Harvard Secretly Searched Deans' Email
theodp writes "Taking a page from HP's playbook, Harvard University administrators secretly searched the emails of 16 deans last fall, looking for a leak to reporters about a case of cheating. The deans were not warned about the email access and only one was told of the search afterward. Dean and CS prof Michael Smith said in an email Sunday that Harvard will not comment on personnel matters or provide additional information about the board cases that were concluded during the fall term. Smith's office and the Harvard general counsel's office authorized the search, according to a Boston Globe report. Smith's Harvard bio notes that his entrepreneurial experience included co-founding and selling Liquid Machines, where Smith coincidentally invented a software technique designed to keep unauthorized people from reading electronic documents."
Apparently, according to TFA this was made explicit contractually for Harvard faculty that they enjoyed greater freedom from intrusion than this,(and more generally, in the traditions of academia) Faculty, tenured ones doubly so, are treated as a very special flavor of employee, one whose independence, so much as it can be preserved while still getting them to show up for scheduled classes and not perv out on undergrads, is considered to be one of their major valuable features.

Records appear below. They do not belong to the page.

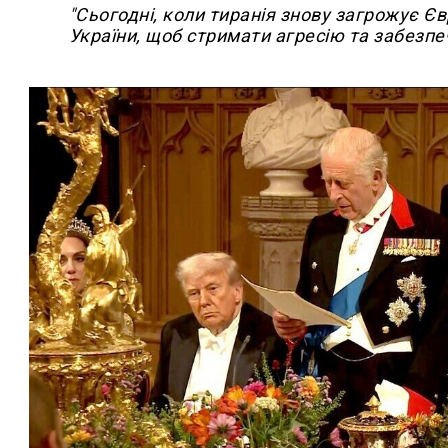
"Сьогодні, коли тиранія знову загрожує Єв
України, щоб стримати агресію та забезпе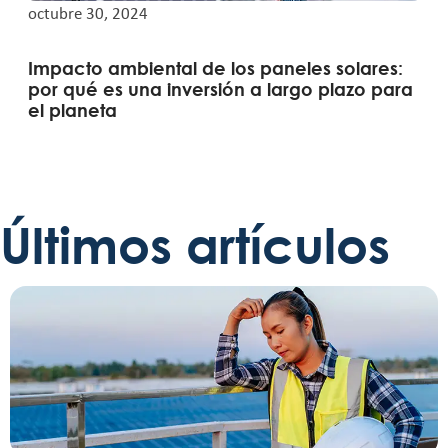
octubre 30, 2024
Impacto ambiental de los paneles solares:
por qué es una inversión a largo plazo para
el planeta
Últimos artículos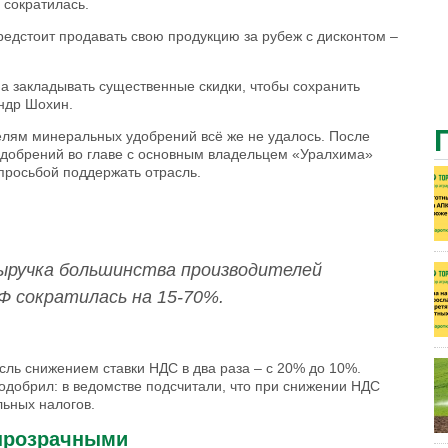
 сократилась.
едстоит продавать свою продукцию за рубеж с дисконтом –
 а закладывать существенные скидки, чтобы сохранить
андр Шохин.
елям минеральных удобрений всё же не удалось. После
удобрений во главе с основным владельцем «Уралхима»
просьбой поддержать отрасль.
выручка большинства производителей
Ф сократилась на 15-70%.
ль снижением ставки НДС в два раза – с 20% до 10%.
одобрил: в ведомстве подсчитали, что при снижении НДС
льных налогов.
прозрачными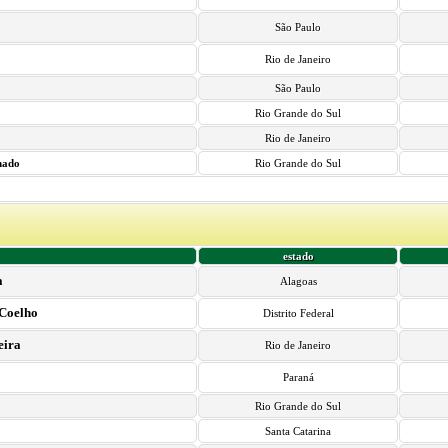
São Paulo
Rio de Janeiro
São Paulo
Rio Grande do Sul
Rio de Janeiro
hado
Rio Grande do Sul
estado
a
Alagoas
 Coelho
Distrito Federal
eira
Rio de Janeiro
Paraná
Rio Grande do Sul
Santa Catarina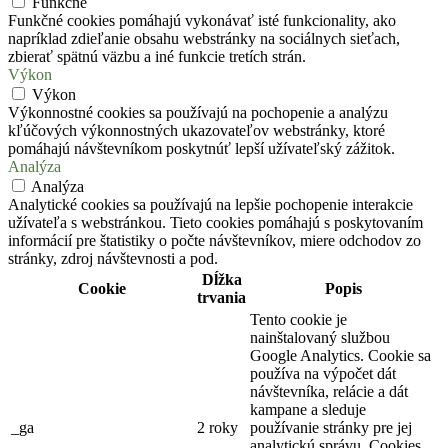
Funkčné
Funkčné cookies pomáhajú vykonávať isté funkcionality, ako
napríklad zdieľanie obsahu webstránky na sociálnych sieťach,
zbierať spätnú väzbu a iné funkcie tretích strán.
Výkon
Výkon
Výkonnostné cookies sa používajú na pochopenie a analýzu
kľúčových výkonnostných ukazovateľov webstránky, ktoré
pomáhajú návštevníkom poskytnúť lepší užívateľský zážitok.
Analýza
Analýza
Analytické cookies sa používajú na lepšie pochopenie interakcie
užívateľa s webstránkou. Tieto cookies pomáhajú s poskytovaním
informácií pre štatistiky o počte návštevníkov, miere odchodov zo
stránky, zdroj návštevnosti a pod.
Dĺžka
Cookie
Popis
trvania
Tento cookie je
nainštalovaný službou
Google Analytics. Cookie sa
používa na výpočet dát
návštevníka, relácie a dát
kampane a sleduje
_ga
2 roky
používanie stránky pre jej
analytickú správu. Cookies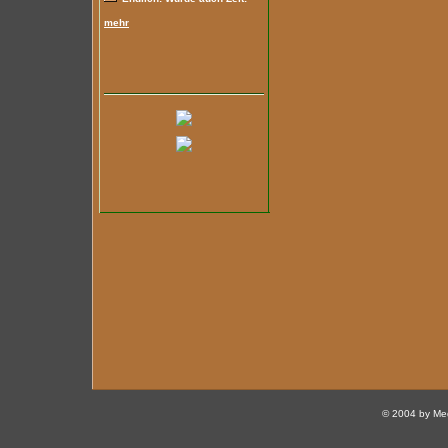
mehr
© 2004 by Med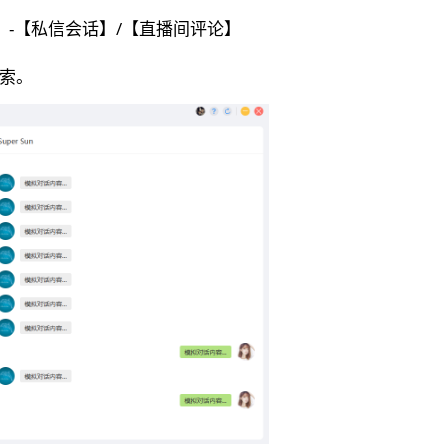
】-【私信会话】/【直播间评论】
索。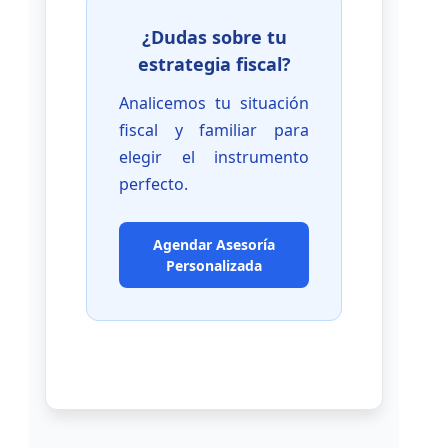
¿Dudas sobre tu
estrategia fiscal?
Analicemos tu situación
fiscal y familiar para
elegir el instrumento
perfecto.
Agendar Asesoría
Personalizada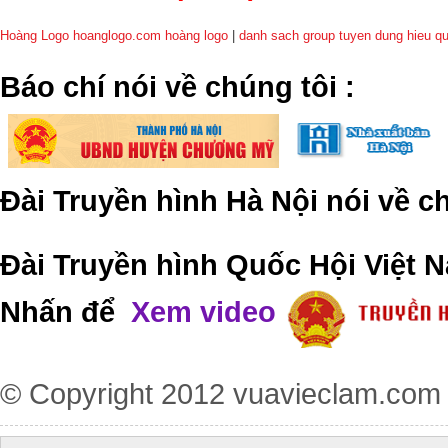
Hoàng Logo hoanglogo.com
hoàng logo
|
danh sach group tuyen dung hieu q
​Báo chí nói về chúng tôi
:
Đài Truyền hình Hà Nội nói về 
Đài Truyền hình Quốc Hội Việt N
Nhấn để
Xem video
© Copyright 2012
vuavieclam.com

It's one of the curious tensions of academic structures: the students are 'customers'; but part of the 'product' can consist of giving them what they don't want(shitty grades, failing them for academic misconduct); faculty are 'employees'; but part of the value of a really good and prestigious faculty is the appearance(and ideally the reality) that, while the university signs paychecks and schedules classes and other administrative work, the faculty are free to pursue their research and teaching, and new faculty are 'peer reviewed' through the tenure process, rather than being hirelings beholden to HR.